**Your task:** From the line containing "Likee App Takipçi Satın Al" onward, every line of the entries is to be set down exactly, the last line included.

═══ Data to examine ═══

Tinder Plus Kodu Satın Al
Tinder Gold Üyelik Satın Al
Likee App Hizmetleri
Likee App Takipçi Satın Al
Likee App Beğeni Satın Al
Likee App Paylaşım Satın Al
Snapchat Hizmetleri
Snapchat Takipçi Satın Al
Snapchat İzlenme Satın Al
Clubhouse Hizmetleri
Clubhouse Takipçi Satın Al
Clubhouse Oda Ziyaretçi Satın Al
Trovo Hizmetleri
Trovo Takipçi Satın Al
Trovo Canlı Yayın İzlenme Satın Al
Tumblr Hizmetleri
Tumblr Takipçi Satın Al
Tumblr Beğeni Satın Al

═══

**Response:**
Likee App Takipçi Satın Al
Likee App Beğeni Satın Al
Likee App Paylaşım Satın Al
Snapchat Hizmetleri
Snapchat Takipçi Satın Al
Snapchat İzlenme Satın Al
Clubhouse Hizmetleri
Clubhouse Takipçi Satın Al
Clubhouse Oda Ziyaretçi Satın Al
Trovo Hizmetleri
Trovo Takipçi Satın Al
Trovo Canlı Yayın İzlenme Satın Al
Tumblr Hizmetleri
Tumblr Takipçi Satın Al
Tumblr Beğeni Satın Al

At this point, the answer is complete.